(PROBLEM TO WORK ON): Going down the data below, set down exactly the line with "Для погрузчиков Hyundai" and each line after it through the line with "Par le biais"; no other lines.
════
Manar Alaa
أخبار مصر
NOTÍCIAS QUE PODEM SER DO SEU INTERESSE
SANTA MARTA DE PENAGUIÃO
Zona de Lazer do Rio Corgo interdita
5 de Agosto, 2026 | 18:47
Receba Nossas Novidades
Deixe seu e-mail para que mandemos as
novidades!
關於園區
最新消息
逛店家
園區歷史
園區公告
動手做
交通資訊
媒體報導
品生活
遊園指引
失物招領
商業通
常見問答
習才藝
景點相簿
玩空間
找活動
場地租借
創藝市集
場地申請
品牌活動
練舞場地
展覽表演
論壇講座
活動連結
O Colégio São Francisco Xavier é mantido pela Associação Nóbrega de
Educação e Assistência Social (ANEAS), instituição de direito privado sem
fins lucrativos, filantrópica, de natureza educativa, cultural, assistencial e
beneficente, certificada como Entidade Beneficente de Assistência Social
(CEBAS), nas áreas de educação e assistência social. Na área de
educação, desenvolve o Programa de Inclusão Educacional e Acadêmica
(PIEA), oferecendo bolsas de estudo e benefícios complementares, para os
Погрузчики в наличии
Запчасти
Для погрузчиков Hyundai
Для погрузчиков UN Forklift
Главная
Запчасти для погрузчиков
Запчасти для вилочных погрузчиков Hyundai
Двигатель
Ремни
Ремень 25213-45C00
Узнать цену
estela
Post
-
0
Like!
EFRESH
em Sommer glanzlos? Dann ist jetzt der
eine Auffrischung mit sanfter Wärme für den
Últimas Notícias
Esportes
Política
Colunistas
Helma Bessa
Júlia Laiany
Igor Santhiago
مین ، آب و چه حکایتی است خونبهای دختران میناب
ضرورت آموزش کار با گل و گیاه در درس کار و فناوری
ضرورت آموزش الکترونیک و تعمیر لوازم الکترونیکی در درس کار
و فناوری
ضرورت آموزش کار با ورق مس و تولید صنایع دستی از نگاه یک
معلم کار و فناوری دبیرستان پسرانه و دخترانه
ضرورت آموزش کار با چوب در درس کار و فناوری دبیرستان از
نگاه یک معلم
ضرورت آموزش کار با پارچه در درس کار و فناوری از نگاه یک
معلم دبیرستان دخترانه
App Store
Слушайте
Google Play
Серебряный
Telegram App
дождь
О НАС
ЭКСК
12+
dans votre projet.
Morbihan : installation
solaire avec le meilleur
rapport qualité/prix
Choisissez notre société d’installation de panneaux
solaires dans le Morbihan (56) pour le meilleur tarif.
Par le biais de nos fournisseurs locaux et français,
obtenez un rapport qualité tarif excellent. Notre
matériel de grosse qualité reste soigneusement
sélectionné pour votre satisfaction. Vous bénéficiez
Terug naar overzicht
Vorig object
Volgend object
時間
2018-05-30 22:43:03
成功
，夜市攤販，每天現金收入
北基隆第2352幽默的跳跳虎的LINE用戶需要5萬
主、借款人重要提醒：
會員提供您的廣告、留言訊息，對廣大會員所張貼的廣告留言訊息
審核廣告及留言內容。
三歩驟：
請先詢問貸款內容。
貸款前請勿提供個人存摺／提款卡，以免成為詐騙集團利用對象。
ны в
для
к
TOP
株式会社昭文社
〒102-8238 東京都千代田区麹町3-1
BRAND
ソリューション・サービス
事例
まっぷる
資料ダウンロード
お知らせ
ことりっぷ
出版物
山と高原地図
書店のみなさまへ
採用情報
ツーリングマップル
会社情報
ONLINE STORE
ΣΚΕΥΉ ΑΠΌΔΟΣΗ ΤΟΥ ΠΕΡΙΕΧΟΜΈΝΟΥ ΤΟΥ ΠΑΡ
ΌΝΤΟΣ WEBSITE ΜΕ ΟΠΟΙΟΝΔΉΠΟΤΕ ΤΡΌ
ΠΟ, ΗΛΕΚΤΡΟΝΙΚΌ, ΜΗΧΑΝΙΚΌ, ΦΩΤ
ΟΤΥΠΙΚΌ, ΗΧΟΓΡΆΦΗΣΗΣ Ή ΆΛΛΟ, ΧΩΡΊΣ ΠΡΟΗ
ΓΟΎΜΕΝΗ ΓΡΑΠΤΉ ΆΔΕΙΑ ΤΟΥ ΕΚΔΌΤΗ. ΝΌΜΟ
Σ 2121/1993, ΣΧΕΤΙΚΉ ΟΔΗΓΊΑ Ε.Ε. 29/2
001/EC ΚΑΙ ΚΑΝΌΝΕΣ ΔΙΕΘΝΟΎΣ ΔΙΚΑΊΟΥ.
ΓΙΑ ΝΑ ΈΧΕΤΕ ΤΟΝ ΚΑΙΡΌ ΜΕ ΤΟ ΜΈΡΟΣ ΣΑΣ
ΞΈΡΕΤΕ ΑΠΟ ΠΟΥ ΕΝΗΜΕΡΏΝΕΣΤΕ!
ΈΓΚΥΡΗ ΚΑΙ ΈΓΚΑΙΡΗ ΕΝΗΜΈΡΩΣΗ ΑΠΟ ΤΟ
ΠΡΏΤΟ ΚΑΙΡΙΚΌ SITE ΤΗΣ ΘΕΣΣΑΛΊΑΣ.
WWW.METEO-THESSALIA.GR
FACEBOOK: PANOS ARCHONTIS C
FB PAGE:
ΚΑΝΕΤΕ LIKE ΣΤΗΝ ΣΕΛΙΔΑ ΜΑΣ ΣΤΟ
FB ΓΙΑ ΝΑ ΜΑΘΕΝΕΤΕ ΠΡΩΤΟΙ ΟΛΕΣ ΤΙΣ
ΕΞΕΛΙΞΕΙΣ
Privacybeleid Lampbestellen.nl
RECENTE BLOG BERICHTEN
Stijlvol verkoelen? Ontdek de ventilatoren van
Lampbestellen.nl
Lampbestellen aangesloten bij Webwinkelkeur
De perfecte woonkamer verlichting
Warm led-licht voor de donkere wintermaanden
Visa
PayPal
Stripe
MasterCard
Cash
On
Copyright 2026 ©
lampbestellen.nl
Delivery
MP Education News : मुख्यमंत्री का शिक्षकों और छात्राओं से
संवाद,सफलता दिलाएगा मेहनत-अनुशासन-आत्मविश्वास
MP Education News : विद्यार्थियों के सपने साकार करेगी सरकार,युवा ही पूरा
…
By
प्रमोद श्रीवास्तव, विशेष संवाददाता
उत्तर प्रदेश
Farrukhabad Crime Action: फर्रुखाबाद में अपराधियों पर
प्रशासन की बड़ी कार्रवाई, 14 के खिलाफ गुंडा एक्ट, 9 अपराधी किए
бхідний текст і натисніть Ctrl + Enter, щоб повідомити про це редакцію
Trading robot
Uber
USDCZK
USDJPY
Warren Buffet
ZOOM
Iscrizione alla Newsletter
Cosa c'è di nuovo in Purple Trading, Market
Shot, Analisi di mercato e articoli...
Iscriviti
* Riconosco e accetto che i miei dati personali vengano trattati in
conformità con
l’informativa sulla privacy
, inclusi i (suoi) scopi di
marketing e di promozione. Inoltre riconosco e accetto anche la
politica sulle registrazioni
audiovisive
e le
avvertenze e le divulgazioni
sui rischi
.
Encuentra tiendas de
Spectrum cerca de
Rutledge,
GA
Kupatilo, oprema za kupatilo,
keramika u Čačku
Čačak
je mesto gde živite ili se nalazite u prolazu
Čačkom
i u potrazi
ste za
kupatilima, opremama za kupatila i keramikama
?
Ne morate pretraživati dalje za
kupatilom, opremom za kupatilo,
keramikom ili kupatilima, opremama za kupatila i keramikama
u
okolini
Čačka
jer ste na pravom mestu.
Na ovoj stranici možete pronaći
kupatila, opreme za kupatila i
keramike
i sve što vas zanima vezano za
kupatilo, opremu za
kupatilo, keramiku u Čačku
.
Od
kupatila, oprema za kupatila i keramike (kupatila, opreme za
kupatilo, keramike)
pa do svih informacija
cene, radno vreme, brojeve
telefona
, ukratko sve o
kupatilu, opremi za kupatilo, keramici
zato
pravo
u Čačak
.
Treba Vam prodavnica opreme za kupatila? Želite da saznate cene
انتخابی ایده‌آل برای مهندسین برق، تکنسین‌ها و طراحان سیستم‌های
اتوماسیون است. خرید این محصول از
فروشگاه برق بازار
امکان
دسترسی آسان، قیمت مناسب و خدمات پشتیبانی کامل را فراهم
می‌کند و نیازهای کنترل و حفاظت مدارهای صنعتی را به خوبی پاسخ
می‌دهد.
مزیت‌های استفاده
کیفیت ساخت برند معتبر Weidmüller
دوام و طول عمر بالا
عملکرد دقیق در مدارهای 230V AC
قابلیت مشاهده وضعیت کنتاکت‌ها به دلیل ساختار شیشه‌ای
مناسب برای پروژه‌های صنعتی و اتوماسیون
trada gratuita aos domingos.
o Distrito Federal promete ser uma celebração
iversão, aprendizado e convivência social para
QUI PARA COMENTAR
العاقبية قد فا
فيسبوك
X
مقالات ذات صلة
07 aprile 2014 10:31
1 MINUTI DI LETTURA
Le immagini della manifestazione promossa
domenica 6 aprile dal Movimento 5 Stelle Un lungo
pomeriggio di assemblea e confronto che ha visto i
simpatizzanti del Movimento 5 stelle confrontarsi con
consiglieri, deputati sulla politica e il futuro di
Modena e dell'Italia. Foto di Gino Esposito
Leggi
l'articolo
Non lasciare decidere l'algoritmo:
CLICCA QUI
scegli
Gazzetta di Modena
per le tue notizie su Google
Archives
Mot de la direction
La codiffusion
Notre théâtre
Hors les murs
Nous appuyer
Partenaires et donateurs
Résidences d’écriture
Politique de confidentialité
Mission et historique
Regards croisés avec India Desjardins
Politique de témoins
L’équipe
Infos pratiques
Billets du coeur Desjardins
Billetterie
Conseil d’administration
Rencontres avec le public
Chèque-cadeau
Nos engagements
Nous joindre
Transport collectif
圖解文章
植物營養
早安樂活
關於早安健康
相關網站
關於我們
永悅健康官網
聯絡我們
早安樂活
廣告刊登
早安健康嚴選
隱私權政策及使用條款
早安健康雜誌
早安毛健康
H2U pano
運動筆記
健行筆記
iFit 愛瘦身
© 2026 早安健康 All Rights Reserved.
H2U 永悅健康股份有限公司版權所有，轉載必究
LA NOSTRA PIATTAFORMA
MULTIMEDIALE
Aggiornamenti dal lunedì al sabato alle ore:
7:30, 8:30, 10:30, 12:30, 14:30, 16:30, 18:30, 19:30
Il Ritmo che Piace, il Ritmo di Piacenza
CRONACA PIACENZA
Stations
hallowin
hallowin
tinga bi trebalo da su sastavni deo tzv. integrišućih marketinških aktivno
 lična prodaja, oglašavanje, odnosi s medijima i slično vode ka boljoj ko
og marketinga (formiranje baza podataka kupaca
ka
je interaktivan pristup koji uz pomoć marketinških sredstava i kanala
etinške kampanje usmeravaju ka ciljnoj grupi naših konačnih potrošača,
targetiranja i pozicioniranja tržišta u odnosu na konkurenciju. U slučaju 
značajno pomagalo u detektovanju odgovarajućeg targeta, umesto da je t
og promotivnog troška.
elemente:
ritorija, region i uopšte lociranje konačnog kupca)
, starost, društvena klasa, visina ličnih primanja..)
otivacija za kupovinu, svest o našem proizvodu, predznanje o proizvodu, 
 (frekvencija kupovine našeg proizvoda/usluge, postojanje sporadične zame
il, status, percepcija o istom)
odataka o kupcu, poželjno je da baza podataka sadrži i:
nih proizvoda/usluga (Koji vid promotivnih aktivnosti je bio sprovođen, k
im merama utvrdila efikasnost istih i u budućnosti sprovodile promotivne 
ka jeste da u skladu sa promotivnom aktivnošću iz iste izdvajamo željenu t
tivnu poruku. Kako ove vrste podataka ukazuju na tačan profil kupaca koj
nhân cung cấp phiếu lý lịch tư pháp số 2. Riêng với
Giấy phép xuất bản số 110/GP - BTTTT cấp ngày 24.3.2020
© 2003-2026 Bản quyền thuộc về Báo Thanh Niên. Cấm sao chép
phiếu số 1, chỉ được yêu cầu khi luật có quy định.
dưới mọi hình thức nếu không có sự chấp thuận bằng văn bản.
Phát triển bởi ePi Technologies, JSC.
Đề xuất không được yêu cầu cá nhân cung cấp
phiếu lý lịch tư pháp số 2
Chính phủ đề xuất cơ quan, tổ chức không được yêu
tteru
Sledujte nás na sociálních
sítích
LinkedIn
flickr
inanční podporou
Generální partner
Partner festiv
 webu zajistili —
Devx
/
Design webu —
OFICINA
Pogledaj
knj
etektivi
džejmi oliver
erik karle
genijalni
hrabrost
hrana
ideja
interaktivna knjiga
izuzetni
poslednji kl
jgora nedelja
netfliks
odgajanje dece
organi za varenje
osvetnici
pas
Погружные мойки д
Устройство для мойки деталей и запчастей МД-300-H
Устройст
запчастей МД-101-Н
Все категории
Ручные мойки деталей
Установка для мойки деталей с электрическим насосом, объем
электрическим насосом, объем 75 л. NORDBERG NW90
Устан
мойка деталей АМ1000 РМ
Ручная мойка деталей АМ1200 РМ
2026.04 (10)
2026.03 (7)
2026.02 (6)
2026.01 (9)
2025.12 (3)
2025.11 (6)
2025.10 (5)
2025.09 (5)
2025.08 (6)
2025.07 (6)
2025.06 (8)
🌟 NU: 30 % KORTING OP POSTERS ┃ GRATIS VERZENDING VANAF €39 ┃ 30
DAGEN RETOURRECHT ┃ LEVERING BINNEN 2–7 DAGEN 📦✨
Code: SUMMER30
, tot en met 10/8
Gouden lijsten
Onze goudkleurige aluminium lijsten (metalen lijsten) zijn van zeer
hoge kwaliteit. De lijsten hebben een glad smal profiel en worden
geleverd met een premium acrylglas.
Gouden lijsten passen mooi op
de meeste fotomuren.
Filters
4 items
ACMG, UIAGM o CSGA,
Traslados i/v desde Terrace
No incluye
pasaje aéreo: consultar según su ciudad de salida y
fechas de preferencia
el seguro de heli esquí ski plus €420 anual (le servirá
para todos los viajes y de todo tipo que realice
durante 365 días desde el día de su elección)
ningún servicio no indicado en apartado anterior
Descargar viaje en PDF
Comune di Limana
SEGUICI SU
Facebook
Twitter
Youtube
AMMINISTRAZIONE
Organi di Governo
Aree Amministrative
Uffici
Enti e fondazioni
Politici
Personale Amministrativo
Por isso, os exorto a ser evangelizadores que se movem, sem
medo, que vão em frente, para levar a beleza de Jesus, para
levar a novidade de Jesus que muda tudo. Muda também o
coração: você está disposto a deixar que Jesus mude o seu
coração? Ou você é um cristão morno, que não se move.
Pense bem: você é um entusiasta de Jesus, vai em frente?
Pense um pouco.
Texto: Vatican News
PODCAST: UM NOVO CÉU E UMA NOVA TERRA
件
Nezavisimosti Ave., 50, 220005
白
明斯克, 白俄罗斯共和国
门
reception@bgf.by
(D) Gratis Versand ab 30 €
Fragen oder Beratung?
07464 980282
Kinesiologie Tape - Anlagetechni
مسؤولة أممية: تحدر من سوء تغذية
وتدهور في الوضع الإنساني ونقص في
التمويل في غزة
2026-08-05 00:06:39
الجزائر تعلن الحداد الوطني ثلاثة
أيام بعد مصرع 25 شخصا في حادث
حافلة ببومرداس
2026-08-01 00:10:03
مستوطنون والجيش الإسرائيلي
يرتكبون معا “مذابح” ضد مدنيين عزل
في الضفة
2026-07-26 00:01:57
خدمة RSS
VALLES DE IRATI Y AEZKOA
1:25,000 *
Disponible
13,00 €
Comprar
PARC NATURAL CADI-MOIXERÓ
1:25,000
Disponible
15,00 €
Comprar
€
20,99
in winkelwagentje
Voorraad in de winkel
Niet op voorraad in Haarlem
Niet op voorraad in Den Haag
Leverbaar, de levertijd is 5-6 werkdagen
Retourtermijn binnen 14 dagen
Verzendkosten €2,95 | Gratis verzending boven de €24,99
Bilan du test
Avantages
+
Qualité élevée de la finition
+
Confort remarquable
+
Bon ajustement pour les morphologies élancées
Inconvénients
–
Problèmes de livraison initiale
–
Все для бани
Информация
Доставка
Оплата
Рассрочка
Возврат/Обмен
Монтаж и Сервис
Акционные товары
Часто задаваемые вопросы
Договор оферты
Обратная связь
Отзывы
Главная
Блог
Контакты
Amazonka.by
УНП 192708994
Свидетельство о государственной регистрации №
════
(RESPONSE BELOW):
Для погрузчиков Hyundai
Для погрузчиков UN Forklift
Главная
Запчасти для погрузчиков
Запчасти для вилочных погрузчиков Hyundai
Двигатель
Ремни
Ремень 25213-45C00
Узнать цену
estela
Post
-
0
Like!
EFRESH
em Sommer glanzlos? Dann ist jetzt der
eine Auffrischung mit sanfter Wärme für den
Últimas Notícias
Esportes
Política
Colunistas
Helma Bessa
Júlia Laiany
Igor Santhiago
مین ، آب و چه حکایتی است خونبهای دختران میناب
ضرورت آموزش کار با گل و گیاه در درس کار و فناوری
ضرورت آموزش الکترونیک و تعمیر لوازم الکترونیکی در درس کار
و فناوری
ضرورت آموزش کار با ورق مس و تولید صنایع دستی از نگاه یک
معلم کار و فناوری دبیرستان پسرانه و دخترانه
ضرورت آموزش کار با چوب در درس کار و فناوری دبیرستان از
نگاه یک معلم
ضرورت آموزش کار با پارچه در درس کار و فناوری از نگاه یک
معلم دبیرستان دخترانه
App Store
Слушайте
Google Play
Серебряный
Telegram App
дождь
О НАС
ЭКСК
12+
dans votre projet.
Morbihan : installation
solaire avec le meilleur
rapport qualité/prix
Choisissez notre société d’installation de panneaux
solaires dans le Morbihan (56) pour le meilleur tarif.
Par le biais de nos fournisseurs locaux et français,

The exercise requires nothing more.